Antoine 10 mai 2018 11:00

@arthes
J’utilise le mot œdipe parce que c’est le seul que j’ai et qu’il me convient mais dans une acception plus large que celle de Freud.

J’ai évoqué le chapitre 2 de la Genèse comme une allégorie de l’œdipe, on peut dire qu’il s’agit en quelque sorte de la deuxième naissance de l’homme, à minima d’une naissance psychique au cours duquel l’enfant se découvre comme un être sexué. 
Le tout-petit vit dans un monde centré sur lui dans lequel il est tout puissant. Quand il a faim, on lui donne à manger, s’il a envie de chier il chie, s’il veut crier il crie, il fait donc tout ce qu’il veut puisqu’en dehors de manger, de chier et de crier il n’y a pas d’autres choses qu’il veut.
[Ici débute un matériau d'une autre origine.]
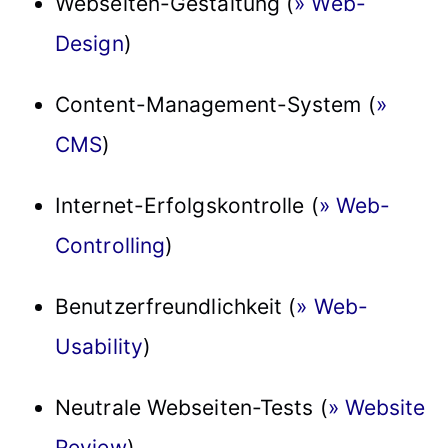
Webseiten-Gestaltung (
» Web-
Design
)
Content-Management-System (
»
CMS
)
Internet-Erfolgskontrolle (
» Web-
Controlling
)
Benutzerfreundlichkeit (
» Web-
Usability
)
Neutrale Webseiten-Tests (
» Website
Review
).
Si dormir et rêver. les choses de la vie font que ce rêve se brise. 
Sur le plan psychique, le tout-petit n’est pas différencié sexuellement, c’est lorsque qu’intervient l’œdipe, avec en arrière fond le rejet de la mère, que l’esprit humain se déchire, en occultant les qualité propre à l’autre sexe. De tout-puissant, il devient petit garçon, clivé, meurtri, devant accepter le sort lié à son sexe.
L’œdipe est une blessure, une déchirure, mais une déchirure fondatrice, puisque c’est elle qui structure l’esprit humain, c’est à ce moment là que se forme l’homosexualité ou la perversion.
C’est à ce moment que se construit notre rapport à l’autre, que l’on entre dans le monde humain. C’est un moment aussi important pour l’homme que le moment où il sort du ventre de la femme, puisque c’est ici qu’il acquière un esprit propre qui lui permettra d’accéder à l’autonomie d’abord puis à la liberté.